Austin: Scoring a Musical of the Absurd

Austin: Scoring a Musical of the Absurd

Henna Chou’s strangest collaboration began when she answered an ad on Craigslist for a composer willing to write for toy instruments. Soon she was sucked into the Vortex—Austin’s experimental theater group, though the directors of Holes Before Bedtime resist that term.

Written By

Lindsey Eck

Lindsey Eck
Lindsey Eck

Henna Chou’s strangest collaboration began when she answered an ad on Craigslist for a composer willing to write for toy instruments. Soon she was sucked into the Vortex—Austin’s experimental theater group, though the directors of Holes Before Bedtime resist that term. “We approach it in a very straightforward fashion,” says co-director Matt Hislope. “We approach it as if it were something out of the canon.” The musical, by Dan Basila (whose specialty is plays about babies), is a farce concerning a male pregnancy in the form of testicular cancer. Despite the infantile yet family-unfriendly subject matter, the rigors of a tight repertory production in a small but high-profile urban theater demanded scoring with tightly coordinated rhythm and timing that belied the appearance of daft spontaneity.

Holes Before Bedtime
Holes Before Bedtime

Holes Before Bedtime began as libretto for an opera, and was staged as such in New York and San Francisco. In Austin, it’s a musical with the lines spoken or chanted as well as sung. Issues of timing, together with the demand that instruments double as the source of sound effects, pose different and perhaps greater challenges as compared with scoring the text as an opera.

“We wanted it to be somewhat sparse,” says co-director Josh Meyer, “because we did a workshop production of this in November, and we had no instrumentation; it was all just singing a capella.

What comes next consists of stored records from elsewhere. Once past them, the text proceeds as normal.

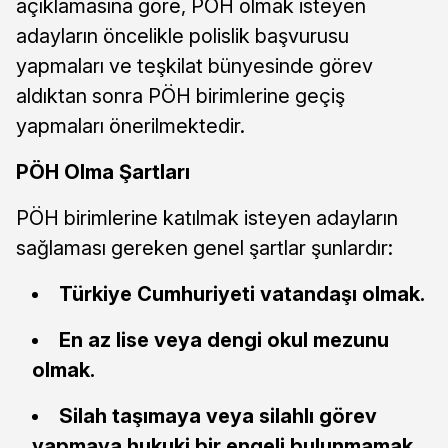
açıklamasına göre, PÖH olmak isteyen
adayların öncelikle polislik başvurusu
yapmaları ve teşkilat bünyesinde görev
aldıktan sonra PÖH birimlerine geçiş
yapmaları önerilmektedir.
PÖH Olma Şartları
PÖH birimlerine katılmak isteyen adayların
sağlaması gereken genel şartlar şunlardır:
Türkiye Cumhuriyeti vatandaşı olmak.
En az lise veya dengi okul mezunu
olmak.
Silah taşımaya veya silahlı görev
yapmaya hukuki bir engeli bulunmamak.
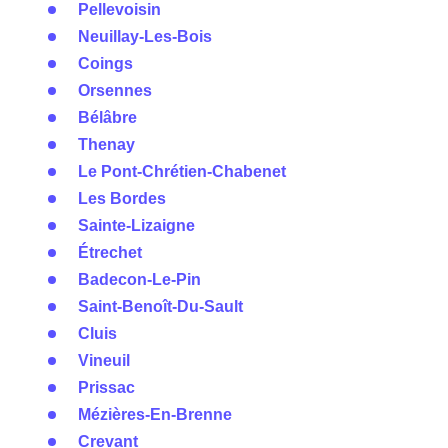
Pellevoisin
Neuillay-Les-Bois
Coings
Orsennes
Bélâbre
Thenay
Le Pont-Chrétien-Chabenet
Les Bordes
Sainte-Lizaigne
Étrechet
Badecon-Le-Pin
Saint-Benoît-Du-Sault
Cluis
Vineuil
Prissac
Mézières-En-Brenne
Crevant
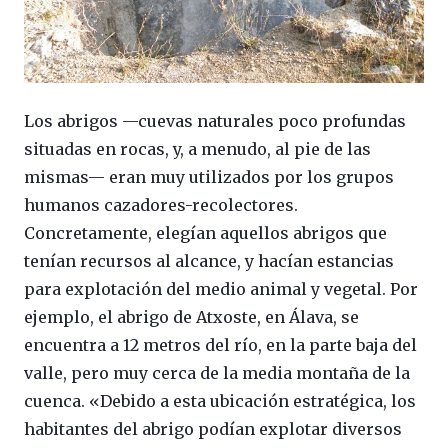
Los abrigos —cuevas naturales poco profundas
situadas en rocas, y, a menudo, al pie de las
mismas— eran muy utilizados por los grupos
humanos cazadores-recolectores.
Concretamente, elegían aquellos abrigos que
tenían recursos al alcance, y hacían estancias
para explotación del medio animal y vegetal. Por
ejemplo, el abrigo de Atxoste, en Álava, se
encuentra a 12 metros del río, en la parte baja del
valle, pero muy cerca de la media montaña de la
cuenca. «Debido a esta ubicación estratégica, los
habitantes del abrigo podían explotar diversos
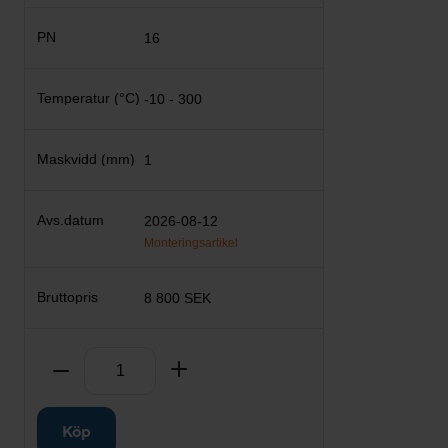
16
-10 - 300
1
2026-08-12
Monteringsartikel
8 800 SEK
Antal
Ta bort
Lägg till
Köp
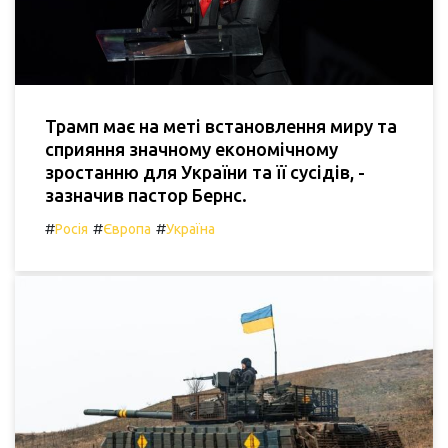
Трамп має на меті встановлення миру та
сприяння значному економічному
зростанню для України та її сусідів, -
зазначив пастор Бернс.
#
#
#
Росія
Європа
Україна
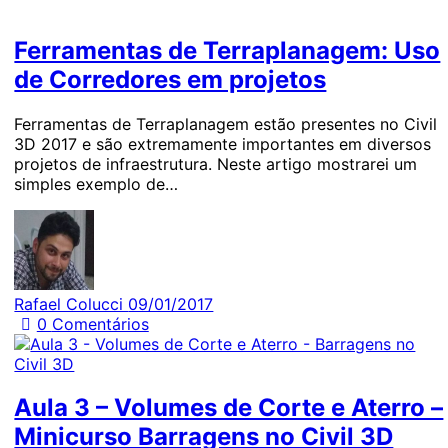
Ferramentas de Terraplanagem: Uso
de Corredores em projetos
Ferramentas de Terraplanagem estão presentes no Civil
3D 2017 e são extremamente importantes em diversos
projetos de infraestrutura. Neste artigo mostrarei um
simples exemplo de…
Rafael Colucci
09/01/2017
0
Comentários
Aula 3 – Volumes de Corte e Aterro –
Minicurso Barragens no Civil 3D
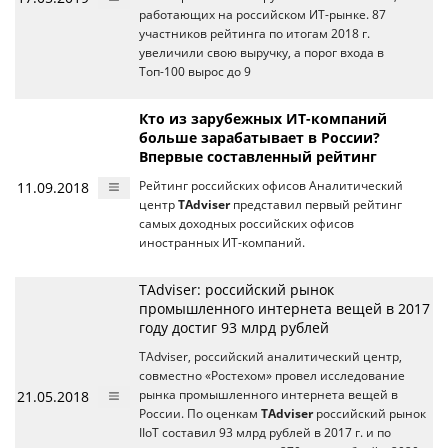
работающих на российском ИТ-рынке. 87
участников рейтинга по итогам 2018 г.
увеличили свою выручку, а порог входа в
Топ-100 вырос до 9
Кто из зарубежных ИТ-компаний
больше зарабатывает в России?
Впервые составленный рейтинг
11.09.2018
Рейтинг российских офисов Аналитический
центр
TAdviser
представил первый рейтинг
самых доходных российских офисов
иностранных ИТ-компаний.
TAdviser: российский рынок
промышленного интернета вещей в 2017
году достиг 93 млрд рублей
TAdviser, российский аналитический центр,
совместно «Ростехом» провел исследование
21.05.2018
рынка промышленного интернета вещей в
России. По оценкам
TAdviser
российский рынок
IIoT составил 93 млрд рублей в 2017 г. и по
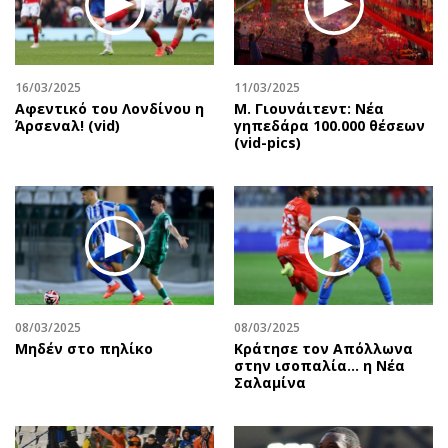
Περιβάλλον
Ταξίδια
Ελλάδα
Συνταγές
Κόσμος
Έξοδος
16/03/2025
11/03/2025
Παράξενα
Media
Αφεντικό του Λονδίνου η
Μ. Γιουνάιτεντ: Νέα
Πολιτισμός
Εκπομπές
Άρσεναλ! (vid)
γηπεδάρα 100.000 θέσεων
(vid-pics)
Σινεμά
Wine routes
Θέατρο-Χορός
Podcasts
Μουσική
Uncut
Εικαστικά
Προσφορές
Βιβλίο
Προσωπικότητες στην ''Κ''
Χειρόγραφα
Επιστολές
08/03/2025
08/03/2025
Μηδέν στο πηλίκο
Κράτησε τον Απόλλωνα
στην ισοπαλία… η Νέα
Σαλαμίνα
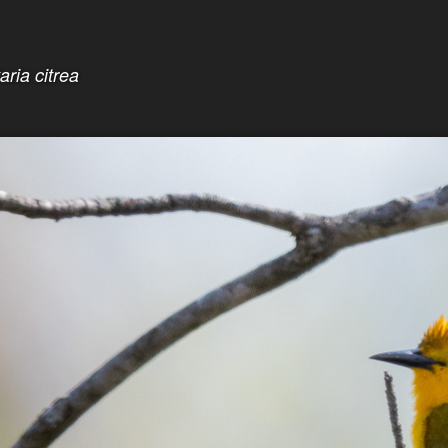
aria citrea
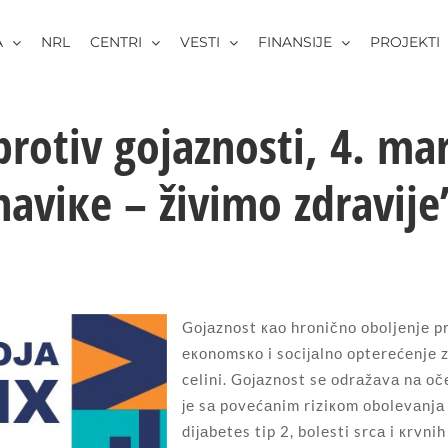
A
NRL
CENTRI
VESTI
FINANSIJE
PROJEKTI
prоtiv gојаznоsti, 4. m
nаviке – živimо zdrаviје
Gојаznоst као hrоničnо оbоljеnjе p
екоnоmsко i sоciјаlnо оptеrеćеnjе z
cеlini. Gојаznоst sе оdrаžаvа nа оčе
је sа pоvеćаnim riziкоm оbоlеvаnjа 
diјаbеtеs tip 2, bоlеsti srcа i кrvni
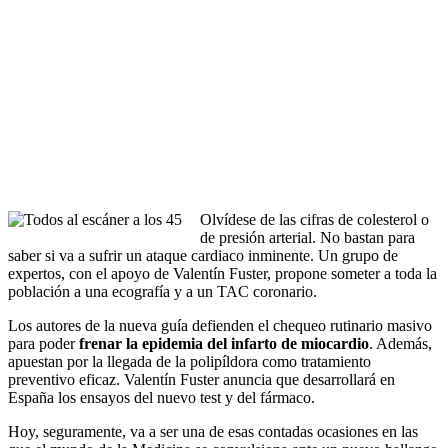
Olvídese de las cifras de colesterol o
de presión arterial. No bastan para
saber si va a sufrir un ataque cardiaco inminente. Un grupo de
expertos, con el apoyo de Valentín Fuster, propone someter a toda la
población a una ecografía y a un TAC coronario.
Los autores de la nueva guía defienden el chequeo rutinario masivo
para poder
frenar la epidemia del infarto de miocardio
. Además,
apuestan por la llegada de la polipíldora como tratamiento
preventivo eficaz. Valentín Fuster anuncia que desarrollará en
España los ensayos del nuevo test y del fármaco.
Hoy, seguramente, va a ser una de esas contadas ocasiones en las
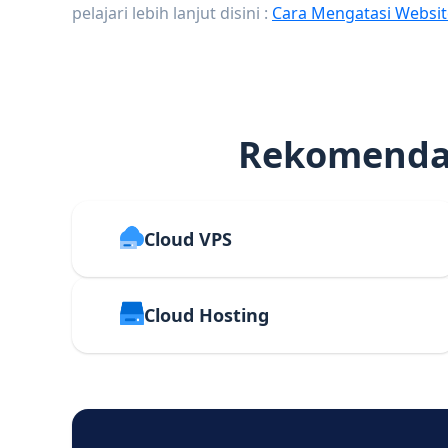
pelajari lebih lanjut disini :
Cara Mengatasi Websit
Rekomendas
Cloud VPS
Cloud Hosting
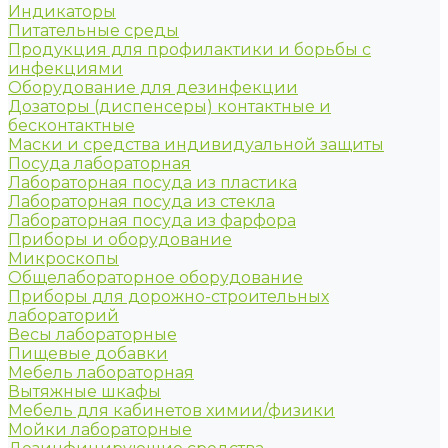
Индикаторы
Питательные среды
Продукция для профилактики и борьбы с
инфекциями
Оборудование для дезинфекции
Дозаторы (диспенсеры) контактные и
бесконтактные
Маски и средства индивидуальной защиты
Посуда лабораторная
Лабораторная посуда из пластика
Лабораторная посуда из стекла
Лабораторная посуда из фарфора
Приборы и оборудование
Микроскопы
Общелабораторное оборудование
Приборы для дорожно-строительных
лабораторий
Весы лабораторные
Пищевые добавки
Мебель лабораторная
Вытяжные шкафы
Мебель для кабинетов химии/физики
Мойки лабораторные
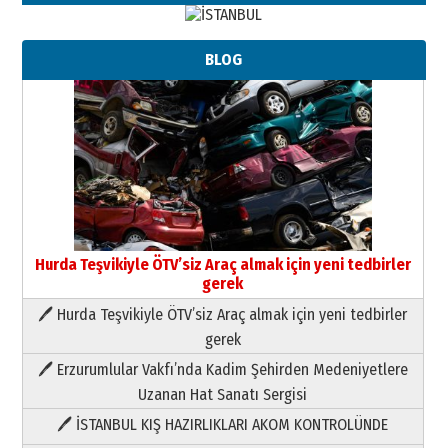
BLOG
Hurda Teşvikiyle ÖTV’siz Araç almak için yeni tedbirler
gerek
🖊 Hurda Teşvikiyle ÖTV’siz Araç almak için yeni tedbirler
Neşat YALÇIN
gerek
Paranın Aile Kültüründeki Yeri
🖊 Erzurumlular Vakfı’nda Kadim Şehirden Medeniyetlere
03 Ağustos 2026 Pazartesi
Uzanan Hat Sanatı Sergisi
🖊 İSTANBUL KIŞ HAZIRLIKLARI AKOM KONTROLÜNDE
Yıldırım Gündoğdu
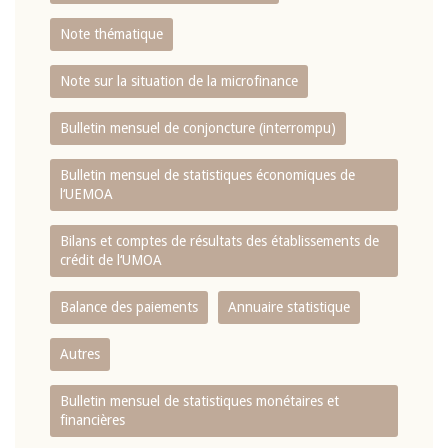
Note thématique
Note sur la situation de la microfinance
Bulletin mensuel de conjoncture (interrompu)
Bulletin mensuel de statistiques économiques de
l‘UEMOA
Bilans et comptes de résultats des établissements de
crédit de l‘UMOA
Balance des paiements
Annuaire statistique
Autres
Bulletin mensuel de statistiques monétaires et
financières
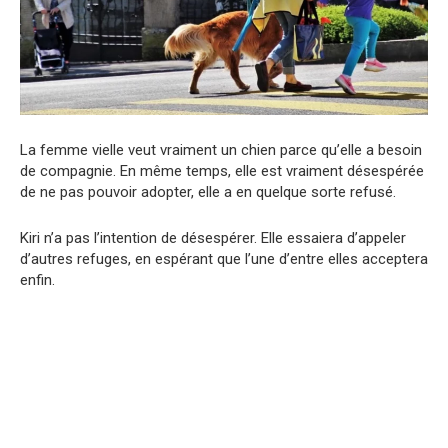
La femme vielle veut vraiment un chien parce qu’elle a besoin
de compagnie. En même temps, elle est vraiment désespérée
de ne pas pouvoir adopter, elle a en quelque sorte refusé.
Kiri n’a pas l’intention de désespérer. Elle essaiera d’appeler
d’autres refuges, en espérant que l’une d’entre elles acceptera
enfin.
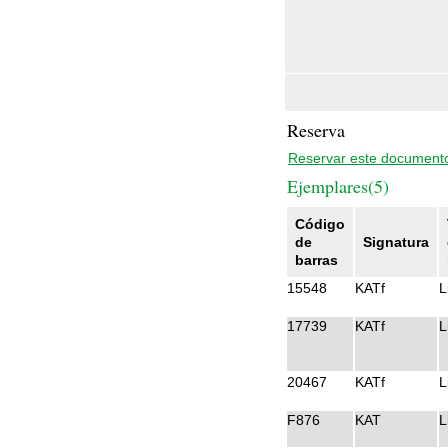
Reserva
Reservar este document
Ejemplares(5)
Código
de
Signatura
barras
15548
KATf
L
17739
KATf
L
20467
KATf
L
F876
KAT
L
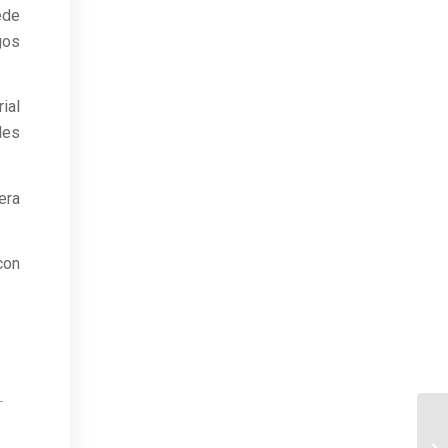
ede
gos
ial
les
era
con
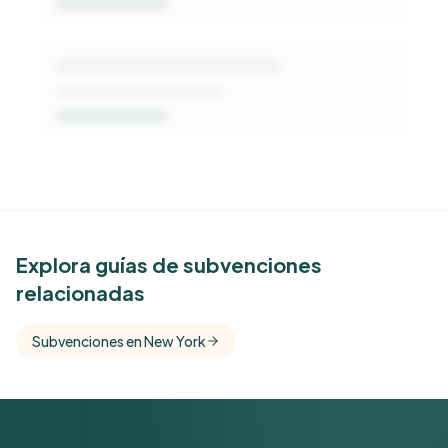
See Similar Funders
Explora guías de subvenciones
relacionadas
Free Kindora accounts unlock side-by-side
comparisons with foundations that share this
Subvenciones en New York
funder's focus areas and giving profile.
Get Started Free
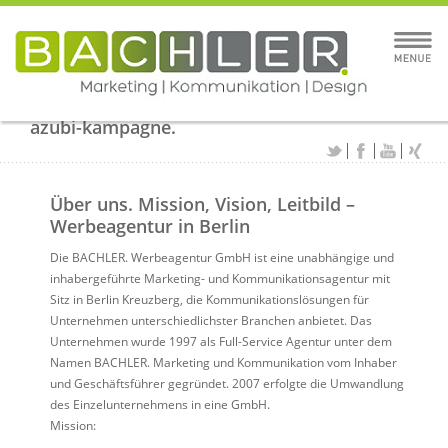
azubi-kampagne.
Über uns. Mission, Vision, Leitbild –
Werbeagentur in Berlin
Die BACHLER. Werbeagentur GmbH ist eine unabhängige und
inhabergeführte Marketing- und Kommunikationsagentur mit
Sitz in Berlin Kreuzberg, die Kommunikationslösungen für
Unternehmen unterschiedlichster Branchen anbietet. Das
Unternehmen wurde 1997 als Full-Service Agentur unter dem
Namen BACHLER. Marketing und Kommunikation vom Inhaber
und Geschäftsführer gegründet. 2007 erfolgte die Umwandlung
des Einzelunternehmens in eine GmbH.
Mission:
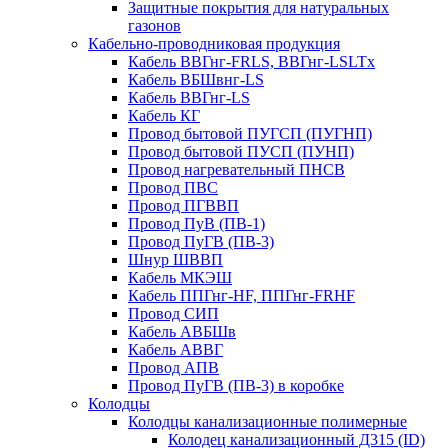
Защитные покрытия для натуральных
газонов
Кабельно-проводниковая продукция
Кабель ВВГнг-FRLS, ВВГнг-LSLTx
Кабель ВБШвнг-LS
Кабель ВВГнг-LS
Кабель КГ
Провод бытовой ПУГСП (ПУГНП)
Провод бытовой ПУСП (ПУНП)
Провод нагревательный ПНСВ
Провод ПВС
Провод ПГВВП
Провод ПуВ (ПВ-1)
Провод ПуГВ (ПВ-3)
Шнур ШВВП
Кабель МКЭШ
Кабель ППГнг-HF, ППГнг-FRHF
Провод СИП
Кабель АВБШв
Кабель АВВГ
Провод АПВ
Провод ПуГВ (ПВ-3) в коробке
Колодцы
Колодцы канализационные полимерные
Колодец канализационный Д315 (ID)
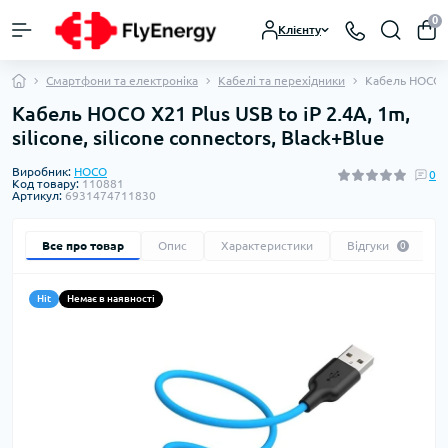
0
Клієнту
Смартфони та електроніка
Кабелі та перехідники
Кабель HOCO X2
Кабель HOCO X21 Plus USB to iP 2.4A, 1m,
silicone, silicone connectors, Black+Blue
Виробник:
HOCO
0
Код товару:
110881
Артикул:
6931474711830
Все про товар
Опис
Характеристики
Відгуки
0
Hit
Немає в наявності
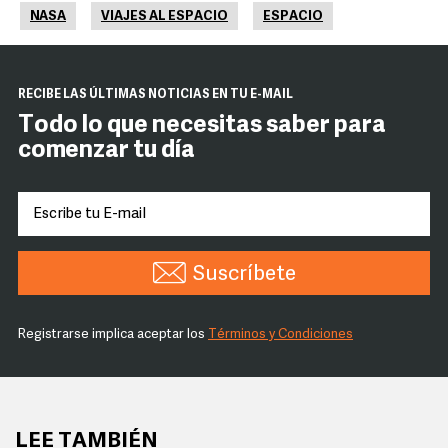
NASA
VIAJES AL ESPACIO
ESPACIO
RECIBE LAS ÚLTIMAS NOTICIAS EN TU E-MAIL
Todo lo que necesitas saber para
comenzar tu día
Suscríbete
Registrarse implica aceptar los
Términos y Condiciones
LEE TAMBIÉN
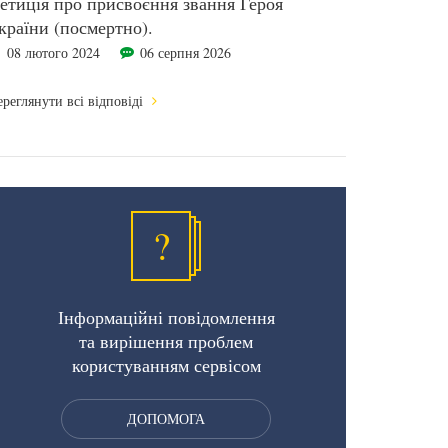
етиція про присвоєння звання Героя
країни (посмертно).
08 лютого 2024
06 серпня 2026
реглянути всі відповіді
?
Інформаційні повідомлення
та вирішення проблем
користуванням сервісом
ДОПОМОГА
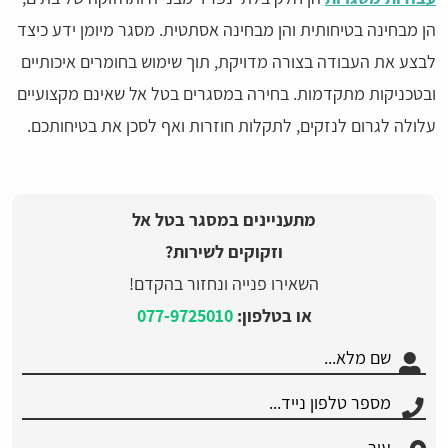
הן מבחינה בטיחותית והן מבחינה אסתטית. מסגר מיומן ידע כיצד
לבצע את העבודה בצורה מדויקת, תוך שימוש בחומרים איכותיים
ובטכניקות מתקדמות. בחירה במסגרים בטל אל שאינם מקצועיים
עלולה לגרום לנזקים, לתקלות חוזרות ואף לסכן את בטיחותכם.
מתעניינים במסגר בטל אל
וזקוקים לשירות?
השאירו פנייה ונחזור בהקדם!
או בטלפון:
077-9725010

And it made the characters seem even more insane…we wanted to hold onto that.” What Meyer calls sparseness translated into a minimalist soundtrack for the live performance from Chou, a label she accepts.

Meyer supplied the vocal lines for the places where chant turns to song; thus he shares writing credits with Chou. What looked like child’s play in performance was actually the result of weeks of rehearsal. Chou only notated a few bars of the score and then the piece grew collaboratively, further honed by listening back to recordings. The result, boasts Meyer, is a show that differs considerably from night to night, yet last Friday’s performance met Chou’s goal of “wanting it to seem deliberate.”

Henna Chou
Henna Chou

Chou was required to serve as one-woman band in full view of the audience. With aplomb and a deadpan expression that contrasted with the high silliness onstage, she switched with little in-between time from regular keyboard to the toy xylophone and celesta-thingy (one at each hand) to cello to banjo to percussion and back. Her composure at such a task reflects long classical training via private lessons—12 years on piano, cello from the age of eight, and guitar from twelve, continuing through her undergraduate years at Iowa State. In the last three years she’s played little classical repertoire, focusing on original collaborations with Texas musicians including shows in San Francisco with Houstonian Annie Lin.

The text, even when chanted rather than sung, had the insistent rhythm of Mother Goose rhymes. The effect was oddly reminiscent of Jacobean blank verse—an iambic meter that Chou capitalized on with her continuo passages on the cello—constantly emphasizing the iambic accents on the downbeat and playing against them on the upbeat. The cello served many functions, from a droning, monotonous “rhythm tool,” as she puts it, to a shrieking, squealing sound-effects generator.

Meyer added a narrator or choragus to the original script. When Anthony Megie showed up for the audition, he was wearing tap shoes. Naturally he got the part and a chance to tap, a rhythm which Chou was delighted to use as percussion.

Chou’s next project is to finish up some original songs, but she hopes to write for theater again in the near future. As her first theatrical work, Holes Before Bedtime surely served as a tough baptism by fire, which makes her calm execution all the more admirable.

***
Lindsey Eck is a journalist, songwriter-composer, and web developer based in rural Texas near Austin. He holds degrees from Harvard and William & Mary and a second-degree black belt in Shaolin kung fu.